St. Cecilia Day in Sutri
(This post is from the evening of November 22nd)
“Ave Maria,” came the voice over the intercom of the Carmelite convent in Sutri. I was glad someone had answered and hoped that it meant I would be able to get out of the rain. “Hello, I’m a pilgrim…” I began. “Yes, please come in.” I heard a buzz come from the door and I eagerly opened it to get inside.
I found myself in a small, dark room with a closed door. I waited in this lobby area and soon I heard noise come from the other side of the door. I heard a light switch on, and a little door opened up on a large wooden counter that I hadn’t noticed in the darkness. On the other side of a grate stood a nun, looking at me. “Can I have your credential?” she asked, indicating a large turntable to her left. It was like I was cashing in chips at Vegas or buying something at a 7-Eleven in a particularly dangerous part of town, but the nun was replacing the casino employee or embattled convenience store worker, making for a funny image in my head. As she was busy stamping the credential, she explained that the convent did have a house for pilgrims, but it wasn’t heated, so I may want to look for somewhere else. I had no desire to go back out into the rain and it wasn’t actually all that cold, so I told her that I didn’t care and would take whatever they had, heated or not. She passed a key to me through the turntable and told me the house was next door. I was pretty certain, based on the way this limited interaction went, that they would not be serving dinner to me, so I went to set down my things and make my own plans.
I emerged a little while later from the cold room to wander about town and found the door to the chapel of the convent—which had been closed upon my arrival—now open.
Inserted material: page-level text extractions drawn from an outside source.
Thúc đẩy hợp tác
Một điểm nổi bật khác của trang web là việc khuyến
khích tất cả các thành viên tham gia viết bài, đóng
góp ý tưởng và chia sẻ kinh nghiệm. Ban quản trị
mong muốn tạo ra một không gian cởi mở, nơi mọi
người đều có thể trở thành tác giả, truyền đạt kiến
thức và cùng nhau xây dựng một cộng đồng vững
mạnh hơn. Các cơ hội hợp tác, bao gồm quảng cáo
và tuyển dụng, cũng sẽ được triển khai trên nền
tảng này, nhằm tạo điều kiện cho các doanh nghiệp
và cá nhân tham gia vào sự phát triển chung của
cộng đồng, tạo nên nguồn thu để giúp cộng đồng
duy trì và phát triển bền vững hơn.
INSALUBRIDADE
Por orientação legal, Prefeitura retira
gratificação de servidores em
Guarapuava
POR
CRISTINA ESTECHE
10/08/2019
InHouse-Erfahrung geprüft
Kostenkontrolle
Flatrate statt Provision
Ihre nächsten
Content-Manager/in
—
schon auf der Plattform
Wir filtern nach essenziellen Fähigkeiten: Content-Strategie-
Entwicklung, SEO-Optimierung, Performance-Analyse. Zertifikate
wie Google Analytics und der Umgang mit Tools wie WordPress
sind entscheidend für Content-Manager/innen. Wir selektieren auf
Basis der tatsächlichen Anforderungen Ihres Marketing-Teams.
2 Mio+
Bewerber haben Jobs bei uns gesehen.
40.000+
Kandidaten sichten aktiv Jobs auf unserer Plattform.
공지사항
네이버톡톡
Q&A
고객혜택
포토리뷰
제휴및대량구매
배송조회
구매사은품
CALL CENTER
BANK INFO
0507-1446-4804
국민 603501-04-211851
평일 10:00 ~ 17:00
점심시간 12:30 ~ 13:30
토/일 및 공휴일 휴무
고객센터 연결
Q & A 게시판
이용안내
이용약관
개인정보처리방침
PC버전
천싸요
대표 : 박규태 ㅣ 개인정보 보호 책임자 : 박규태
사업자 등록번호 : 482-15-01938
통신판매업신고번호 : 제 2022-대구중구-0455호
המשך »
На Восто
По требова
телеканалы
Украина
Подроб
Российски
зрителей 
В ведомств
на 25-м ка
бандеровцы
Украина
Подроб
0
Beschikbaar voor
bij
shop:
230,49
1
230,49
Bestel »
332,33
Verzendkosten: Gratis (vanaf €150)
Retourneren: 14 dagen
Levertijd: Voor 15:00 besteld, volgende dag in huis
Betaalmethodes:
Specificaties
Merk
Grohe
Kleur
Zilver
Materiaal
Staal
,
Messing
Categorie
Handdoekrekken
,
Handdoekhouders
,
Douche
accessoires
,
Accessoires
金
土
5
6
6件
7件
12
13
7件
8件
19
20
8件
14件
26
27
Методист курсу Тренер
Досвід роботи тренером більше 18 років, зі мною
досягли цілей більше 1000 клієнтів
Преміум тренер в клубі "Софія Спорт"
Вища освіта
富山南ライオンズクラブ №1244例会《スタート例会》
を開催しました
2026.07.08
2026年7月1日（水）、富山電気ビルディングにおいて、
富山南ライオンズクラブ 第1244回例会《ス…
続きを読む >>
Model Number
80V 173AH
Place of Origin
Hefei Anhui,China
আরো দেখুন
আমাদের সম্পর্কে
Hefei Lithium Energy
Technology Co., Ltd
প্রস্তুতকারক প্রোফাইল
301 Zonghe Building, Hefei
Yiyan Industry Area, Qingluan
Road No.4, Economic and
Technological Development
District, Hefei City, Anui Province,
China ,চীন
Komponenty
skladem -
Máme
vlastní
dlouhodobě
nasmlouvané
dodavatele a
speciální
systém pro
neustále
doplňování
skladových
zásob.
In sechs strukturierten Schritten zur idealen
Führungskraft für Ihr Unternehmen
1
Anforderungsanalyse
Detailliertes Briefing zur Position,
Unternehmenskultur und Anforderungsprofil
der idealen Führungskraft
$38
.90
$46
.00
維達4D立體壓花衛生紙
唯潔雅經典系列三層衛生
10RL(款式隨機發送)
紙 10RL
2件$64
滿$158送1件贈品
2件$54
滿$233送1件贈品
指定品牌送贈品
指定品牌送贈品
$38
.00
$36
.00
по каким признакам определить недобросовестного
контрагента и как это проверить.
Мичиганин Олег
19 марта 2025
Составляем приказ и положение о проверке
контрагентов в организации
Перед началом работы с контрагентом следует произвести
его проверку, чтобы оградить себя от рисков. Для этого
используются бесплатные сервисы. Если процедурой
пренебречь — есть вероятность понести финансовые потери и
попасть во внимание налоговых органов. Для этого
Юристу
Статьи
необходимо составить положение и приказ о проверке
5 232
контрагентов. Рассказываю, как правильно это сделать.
I went inside to go take a look and found a very dimly lit, sparsely decorated sanctuary. I could hear chanting and prayer, but attributed the noises to a recording that must have been playing over some speakers. Many churches in Italy follow this practice—I guess to give a certain ambiance to their worship places while actual services aren’t going on. As I approached the altar, however, I looked to my right and saw another room separated from the main one by a large grate. In the other room, facing the opposite direction of the main chapel’s altar, were the nuns of the convent conducting a service. I didn’t want to disturb their prayer, so I quietly slipped out and starting to make my way through town.
Sutri is one of these well-preserved, medieval hilltop towns that you can find all over central Italy. It is very narrow, resting on the crest of a hill, and one main street leads all the way through town along the ridge. I walked through the main square and continued beyond to find the town’s cathedral. The building had been altered many times since its early construction, and now was a jumble of architectural styles. The basilica layout was decorated with bright, baroque design, making for an interesting combination. On one of the poster boards near the entrance, I saw that there would be a special St. Cecilia Day mass at 5PM on November 22nd—today! Cecilia is the patron saint of music, and the Schola Catorum of Sutri would be making a special appearance that evening to provide music at the service. Since it was already 4:30, I decided to come back to the service after walking around a bit more.
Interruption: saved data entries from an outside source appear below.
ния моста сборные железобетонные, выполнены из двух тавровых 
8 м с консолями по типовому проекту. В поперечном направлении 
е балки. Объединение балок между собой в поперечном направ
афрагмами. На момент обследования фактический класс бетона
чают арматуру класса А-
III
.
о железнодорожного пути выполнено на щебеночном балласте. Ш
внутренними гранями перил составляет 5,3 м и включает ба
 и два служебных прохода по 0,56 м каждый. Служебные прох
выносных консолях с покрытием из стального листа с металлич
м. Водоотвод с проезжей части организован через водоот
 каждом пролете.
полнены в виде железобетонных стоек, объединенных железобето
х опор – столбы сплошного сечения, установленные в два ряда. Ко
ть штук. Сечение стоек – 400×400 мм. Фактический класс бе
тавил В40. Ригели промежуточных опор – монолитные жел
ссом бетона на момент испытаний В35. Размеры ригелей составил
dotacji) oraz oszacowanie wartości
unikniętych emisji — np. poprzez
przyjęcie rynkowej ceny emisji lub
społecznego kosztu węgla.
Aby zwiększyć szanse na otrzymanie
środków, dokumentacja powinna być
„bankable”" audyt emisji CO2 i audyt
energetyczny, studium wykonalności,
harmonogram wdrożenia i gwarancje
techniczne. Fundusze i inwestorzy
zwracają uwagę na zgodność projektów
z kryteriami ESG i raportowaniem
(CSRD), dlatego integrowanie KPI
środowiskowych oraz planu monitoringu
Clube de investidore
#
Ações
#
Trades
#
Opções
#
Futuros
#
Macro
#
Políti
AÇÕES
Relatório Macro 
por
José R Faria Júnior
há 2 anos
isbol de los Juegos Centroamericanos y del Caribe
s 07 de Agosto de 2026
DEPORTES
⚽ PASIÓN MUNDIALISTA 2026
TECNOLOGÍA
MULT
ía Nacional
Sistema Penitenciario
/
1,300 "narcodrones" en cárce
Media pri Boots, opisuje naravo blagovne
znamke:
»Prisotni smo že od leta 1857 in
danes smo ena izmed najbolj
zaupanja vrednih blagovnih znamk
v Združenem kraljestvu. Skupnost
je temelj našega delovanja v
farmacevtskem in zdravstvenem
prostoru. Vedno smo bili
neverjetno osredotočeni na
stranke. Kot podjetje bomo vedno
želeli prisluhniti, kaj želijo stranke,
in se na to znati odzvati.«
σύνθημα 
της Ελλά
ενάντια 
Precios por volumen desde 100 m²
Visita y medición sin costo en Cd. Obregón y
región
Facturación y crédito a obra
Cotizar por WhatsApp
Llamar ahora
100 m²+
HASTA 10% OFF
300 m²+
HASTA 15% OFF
I left the cathedral, and, as it began to rain lightly, I made my way down some of the smaller roads that went through the town. It was getting dark. Orange street lamps were turning on, glowing brightly in the rain. I ended up back in the central piazza and found that the area which had been deserted when I walked through earlier was now brimming with activity in spite of the bad weather. Couples were walking under umbrellas—reminiscent of Caillebotte’s Paris: A Rainy Day—and old men were standing in bars around the square talking to one another. The large clock on the gate at the opposite end of the square was reaching five, so I walked back to the cathedral to catch the beginning of the service.
When I arrived, there was hardly anyone there, but people began to enter as soon as I had found a seat at the back. By and large, the attendees were old women who took up positions near the altar. Instead of just sitting there, waiting for the service in silence, they began to go into a long series of chants. All stood, and one woman began reciting prayers—mostly to Mary—and the others would respond from memory. This ritual went on for at least ten minutes and I was surprised to see such precise and impromptu devotion from the laity. They finished, and the service began without much pomp. A priest was the only official present, and there was no procession or anything of the sort. The choir was standing in the apse, behind the altar, and all were in street clothes. The priest even had to do his own incense. The sermon—about St. Cecilia and the transcendental joy of music making—seemed very unplanned and improvised but was actually better than many I’ve heard. It didn’t try to make a cute point or delve into things beyond the scope of the day’s scripture and significance. The choir was a bit disappointing. From what I could tell, it was many enthusiastic, older members of the community who had no real vocal training or experience but made up for it with excessive verve and volume. Either way, it was interesting to see all the proceedings and I was glad to have had the chance to see the way another church does its business.